* _WHAT YOU WILL DO_
An exact copy of all the entries below is what this task needs.

(Saved data entries)
*** Begin section ***
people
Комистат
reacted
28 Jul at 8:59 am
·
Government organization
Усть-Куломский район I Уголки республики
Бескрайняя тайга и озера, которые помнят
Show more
*** End section ***
* _RESPONSE TO THE TASK_
people
Комистат
reacted
28 Jul at 8:59 am
·
Government organization
Усть-Куломский район I Уголки республики
Бескрайняя тайга и озера, которые помнят
Show more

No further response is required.